(Collected data)
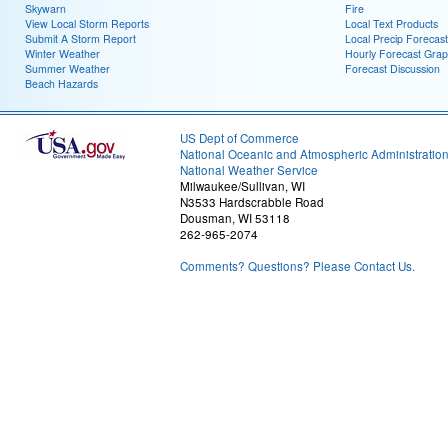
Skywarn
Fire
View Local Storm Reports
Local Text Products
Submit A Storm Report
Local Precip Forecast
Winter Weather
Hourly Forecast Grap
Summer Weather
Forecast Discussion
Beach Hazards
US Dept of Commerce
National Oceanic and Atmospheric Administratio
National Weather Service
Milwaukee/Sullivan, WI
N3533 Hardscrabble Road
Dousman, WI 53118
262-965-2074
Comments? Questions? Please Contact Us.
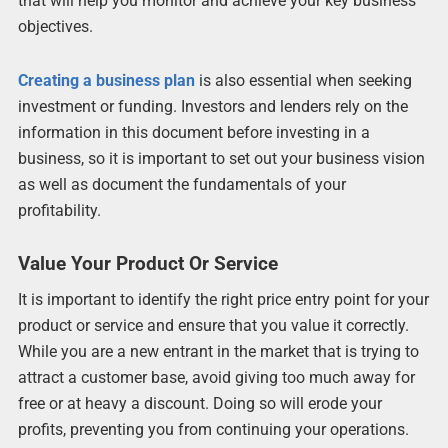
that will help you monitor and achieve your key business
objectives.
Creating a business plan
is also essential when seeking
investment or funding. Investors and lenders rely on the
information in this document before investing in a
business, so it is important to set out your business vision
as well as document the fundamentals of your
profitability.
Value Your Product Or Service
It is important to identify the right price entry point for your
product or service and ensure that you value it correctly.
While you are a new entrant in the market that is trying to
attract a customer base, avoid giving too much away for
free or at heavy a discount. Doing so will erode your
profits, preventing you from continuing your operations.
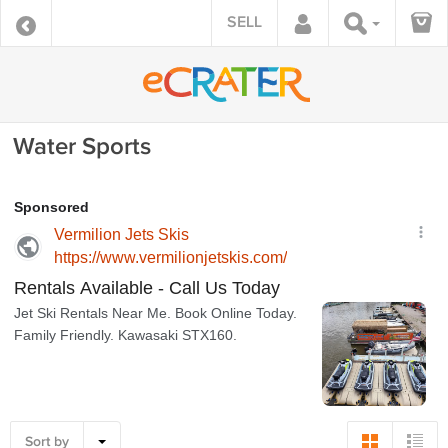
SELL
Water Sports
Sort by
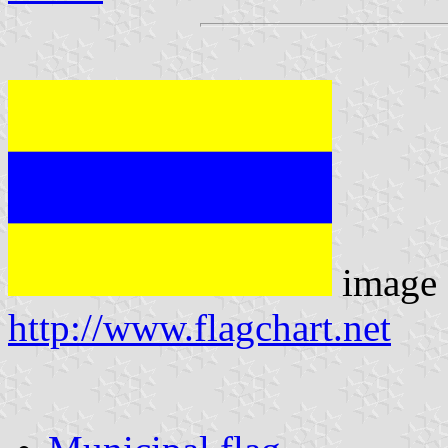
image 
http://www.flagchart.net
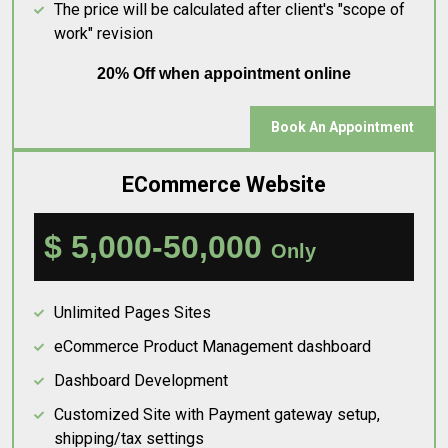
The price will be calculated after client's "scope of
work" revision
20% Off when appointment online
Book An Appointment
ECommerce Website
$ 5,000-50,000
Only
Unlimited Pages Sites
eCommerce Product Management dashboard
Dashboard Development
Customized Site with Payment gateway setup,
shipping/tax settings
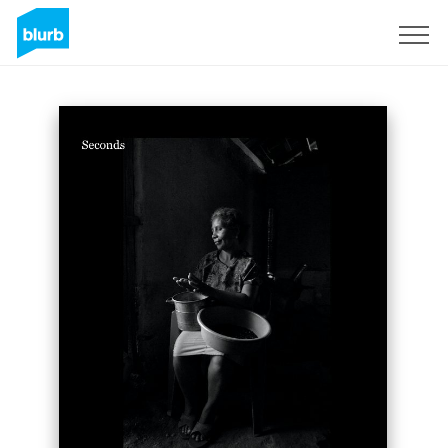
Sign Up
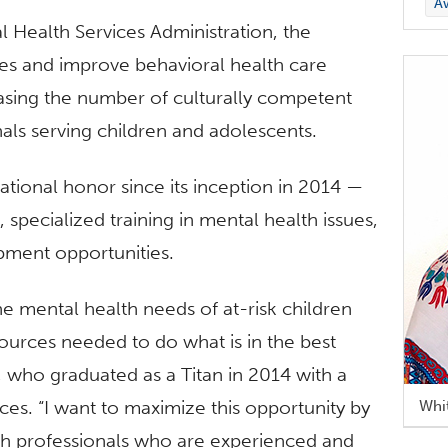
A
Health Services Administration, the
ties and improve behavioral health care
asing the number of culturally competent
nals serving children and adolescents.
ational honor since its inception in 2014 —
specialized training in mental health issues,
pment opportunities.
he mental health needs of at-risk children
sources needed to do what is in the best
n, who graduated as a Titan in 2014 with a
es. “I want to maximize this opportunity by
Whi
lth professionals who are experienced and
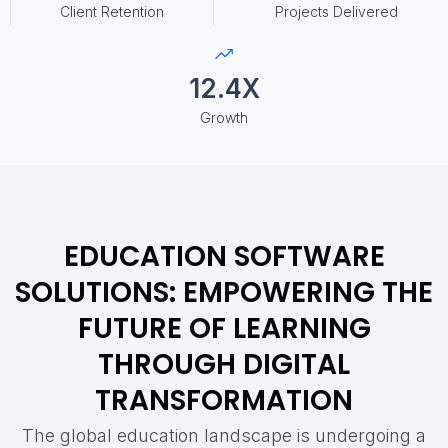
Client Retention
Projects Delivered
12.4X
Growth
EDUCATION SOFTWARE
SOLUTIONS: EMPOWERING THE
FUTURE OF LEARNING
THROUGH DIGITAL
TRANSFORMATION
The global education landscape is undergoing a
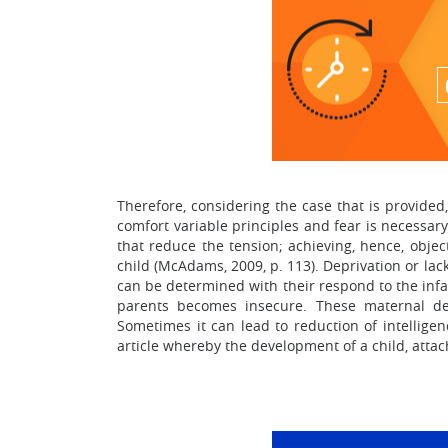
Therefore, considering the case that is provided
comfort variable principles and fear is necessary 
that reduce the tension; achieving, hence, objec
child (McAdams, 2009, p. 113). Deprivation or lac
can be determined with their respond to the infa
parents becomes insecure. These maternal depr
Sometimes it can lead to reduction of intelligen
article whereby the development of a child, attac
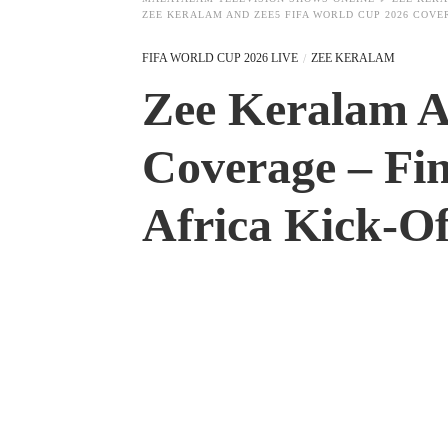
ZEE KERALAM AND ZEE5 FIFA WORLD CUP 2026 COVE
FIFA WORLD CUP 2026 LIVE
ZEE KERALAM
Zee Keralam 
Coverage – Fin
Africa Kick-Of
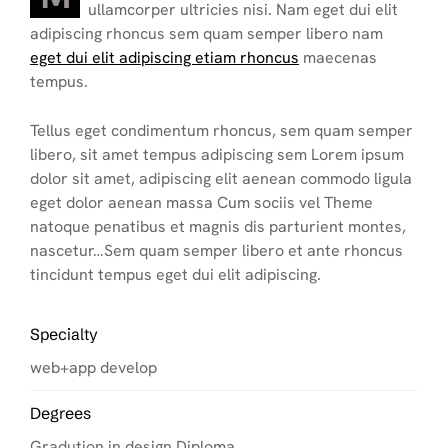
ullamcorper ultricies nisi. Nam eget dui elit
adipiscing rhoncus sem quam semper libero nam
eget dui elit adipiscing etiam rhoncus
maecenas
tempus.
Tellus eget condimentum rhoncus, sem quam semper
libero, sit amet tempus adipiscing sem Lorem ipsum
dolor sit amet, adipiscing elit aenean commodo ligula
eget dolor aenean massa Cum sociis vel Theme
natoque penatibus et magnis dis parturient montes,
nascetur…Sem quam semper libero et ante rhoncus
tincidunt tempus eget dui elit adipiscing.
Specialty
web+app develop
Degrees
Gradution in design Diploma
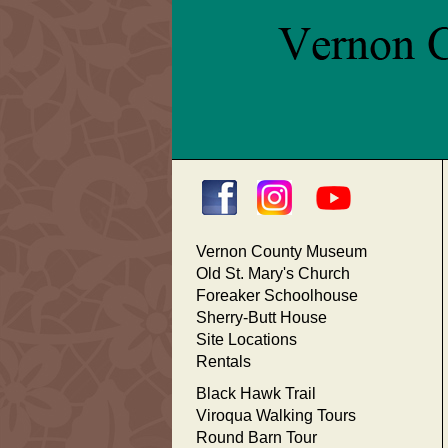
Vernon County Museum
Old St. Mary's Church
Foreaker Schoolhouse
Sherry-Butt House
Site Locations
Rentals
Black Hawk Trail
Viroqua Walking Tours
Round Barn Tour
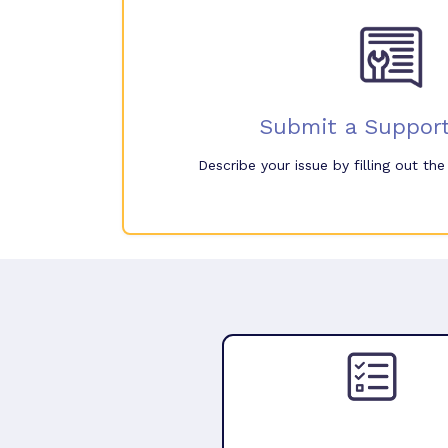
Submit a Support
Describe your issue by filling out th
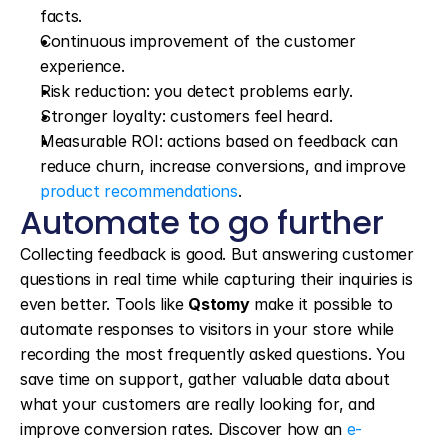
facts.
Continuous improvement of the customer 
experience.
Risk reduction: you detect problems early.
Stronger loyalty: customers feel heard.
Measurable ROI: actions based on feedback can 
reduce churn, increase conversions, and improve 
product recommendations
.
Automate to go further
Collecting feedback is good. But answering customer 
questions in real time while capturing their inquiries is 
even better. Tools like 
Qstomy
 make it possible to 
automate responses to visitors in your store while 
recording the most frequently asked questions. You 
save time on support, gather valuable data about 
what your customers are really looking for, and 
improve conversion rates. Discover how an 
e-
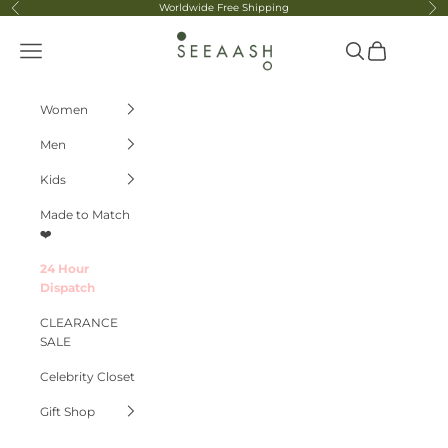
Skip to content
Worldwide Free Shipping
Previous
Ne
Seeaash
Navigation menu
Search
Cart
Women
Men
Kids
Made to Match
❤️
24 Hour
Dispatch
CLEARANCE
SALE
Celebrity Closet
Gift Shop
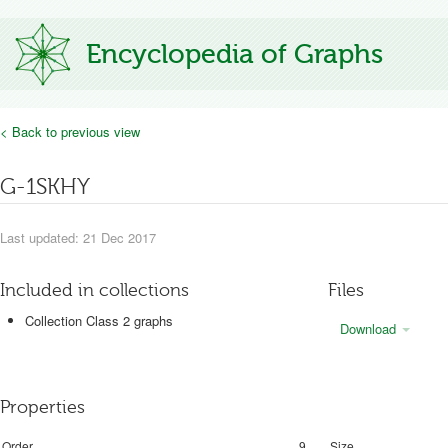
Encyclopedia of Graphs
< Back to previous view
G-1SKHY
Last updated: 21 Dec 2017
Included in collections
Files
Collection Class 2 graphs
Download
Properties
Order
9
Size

TASK BRIEF → Verbatim copy with pictures excluded: write out the records above in full.

ANSWER TO THIS EXERCISE →
Skywarn
Fire
View Local Storm Reports
Local Text Products
Submit A Storm Report
Local Precip Forecast
Winter Weather
Hourly Forecast Grap
Summer Weather
Forecast Discussion
Beach Hazards
US Dept of Commerce
National Oceanic and Atmospheric Administratio
National Weather Service
Milwaukee/Sullivan, WI
N3533 Hardscrabble Road
Dousman, WI 53118
262-965-2074
Comments? Questions? Please Contact Us.
that will help you monitor and achieve your key business
objectives.
Creating a business plan
is also essential when seeking
investment or funding. Investors and lenders rely on the
information in this document before investing in a
business, so it is important to set out your business vision
as well as document the fundamentals of your
profitability.
Value Your Product Or Service
It is important to identify the right price entry point for your
product or service and ensure that you value it correctly.
While you are a new entrant in the market that is trying to
attract a customer base, avoid giving too much away for
free or at heavy a discount. Doing so will erode your
profits, preventing you from continuing your operations.
SELL
Water Sports
Sort by
image 
http://www.flagchart.net
The price will be calculated after client's "scope of
work" revision
20% Off when appointment online
Book An Appointment
ECommerce Website
$ 5,000-50,000
Only
Unlimited Pages Sites
eCommerce Product Management dashboard
Dashboard Development
Customized Site with Payment gateway setup,
shipping/tax settings
Sign Up
A
Health Services Administration, the
ties and improve behavioral health care
asing the number of culturally competent
nals serving children and adolescents.
ational honor since its inception in 2014 —
specialized training in mental health issues,
pment opportunities.
he mental health needs of at-risk children
sources needed to do what is in the best
n, who graduated as a Titan in 2014 with a
es. “I want to maximize this opportunity by
Whi
lth professionals who are experienced and
Client Retention
Projects Delivered
12.4X
Growth
EDUCATION SOFTWARE
SOLUTIONS: EMPOWERING THE
FUTURE OF LEARNING
THROUGH DIGITAL
TRANSFORMATION
The global education landscape is undergoing a
Therefore, considering the case that is provided
comfort variable principles and fear is necessary 
that reduce the tension; achieving, hence, objec
child (McAdams, 2009, p. 113). Deprivation or lac
can be determined with their respond to the infa
parents becomes insecure. These maternal depr
Sometimes it can lead to reduction of intelligen
article whereby the development of a child, attac
ZEE KERALAM AND ZEE5 FIFA WORLD CUP 2026 COVE
FIFA WORLD CUP 2026 LIVE
ZEE KERALAM
Zee Keralam 
Coverage – Fin
Africa Kick-Of
ullamcorper ultricies nisi. Nam eget dui elit
adipiscing rhoncus sem quam semper libero nam
eget dui elit adipiscing etiam rhoncus
maecenas
tempus.
Tellus eget condimentum rhoncus, sem quam semper
libero, sit amet tempus adipiscing sem Lorem ipsum
dolor sit amet, adipiscing elit aenean commodo ligula
eget dolor aenean massa Cum sociis vel Theme
natoque penatibus et magnis dis parturient montes,
nascetur…Sem quam semper libero et ante rhoncus
tincidunt tempus eget dui elit adipiscing.
Specialty
web+app develop
Degrees
Gradution in design Diploma
Vernon County Museum
Old St. Mary's Church
Foreaker Schoolhouse
Sherry-Butt House
Site Locations
Rentals
Black Hawk Trail
Viroqua Walking Tours
Round Barn Tour
Submit a Support
Describe your issue by filling out th
facts.
Continuous improvement of the customer 
experience.
Risk reduction: you detect problems early.
Stronger loyalty: customers feel heard.
Measurable ROI: actions based on feedback can 
reduce churn, increase conversions, and improve 
product recommendations
.
Automate to go further
Collecting feedback is good. But answering customer 
questions in real time while capturing their inquiries is 
even better. Tools like 
Qstomy
 make it possible to 
automate responses to visitors in your store while 
recording the most frequently asked questions. You 
save time on support, gather valuable data about 
what your customers are really looking for, and 
improve conversion rates. Discover how an 
e-
Skip to content
Worldwide Free Shipping
Previous
Ne
Seeaash
Navigation menu
Search
Cart
Women
Men
Kids
Made to Match
❤️
24 Hour
Dispatch
CLEARANCE
SALE
Celebrity Closet
Gift Shop
Encyclopedia of Graphs
< Back to previous view
G-1SKHY
Last updated: 21 Dec 2017
Included in collections
Files
Collection Class 2 graphs
Download
Properties
Order
9
Size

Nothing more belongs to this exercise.